In October 1921, Tobin travels with the Irish Treaty Delegation as part of Collins’ personal staff.

Tim Pat Coogan and James Mackay have examined Tobin’s involvement in the assassination of British Field Marshal Sir Henry Wilson. Wilson’s public tirades about Collins is evidence of mutual personal dislike between the two men. In May 1922 Collins tells Tobin “We’ll kill a member of that bunch” to the news of “bloody pogroms” in Belfast. Wilson is intimately involved with the Ulster loyalist cause, including the Curragh Mutiny and the establishment of the Ulster Special Constabulary. Just before the shooting, Coogan places Tobin in London.

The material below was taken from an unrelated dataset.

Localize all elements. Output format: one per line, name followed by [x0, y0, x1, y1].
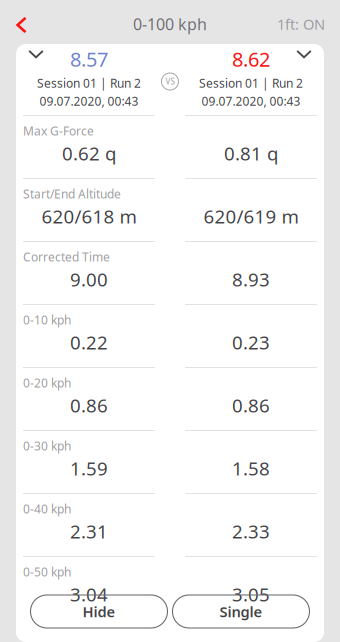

He meets courier Peig Ni Braonain at Euston Station collecting a document that has been sent from Dublin. Returning to Dublin before the incident, he is jubilant when he tells defence minister Richard Mulcahy about Wilson’s death. Mulcahy is appalled and threatens to resign.

Following the Anglo-Irish Treaty, Tobin is appointed deputy director of intelligence in the new state and assigned to the Criminal Investigation Department based at Oriel House. However Collins soon replaces him with Joseph McGrath. Tobin is placed on the Army Council and is Director of Intelligence from September 1922 until his appointment as Senior Aide-de-Camp to the new GovernorGeneral of the Irish Free State, Tim Healy, in November 1922. The position provides an apartment in Viceregal Lodge.

In October 1922, Tobin’s brother Nicholas, a Free State captain, is accidentally shot dead by his own troops during the raid and capture of a bomb making factory at number 8 Gardiner’s Place, Dublin.

Tobin believes in the stepping stone doctrine which sees the Treaty as a stage towards full independence. With the outbreak of the Irish Civil War he remains loyal to Collins and takes the Pro-Treaty side. He leads in the fight against the Anti-Treaty IRA in the south. Disillusioned with the continuing hostilities and in the aftermath of the death of Collins, he forms an association called the IRA Organisation (IRAO) or “Old Irish Republican Army” to distinguish themselves from the anti-treaty insurgents.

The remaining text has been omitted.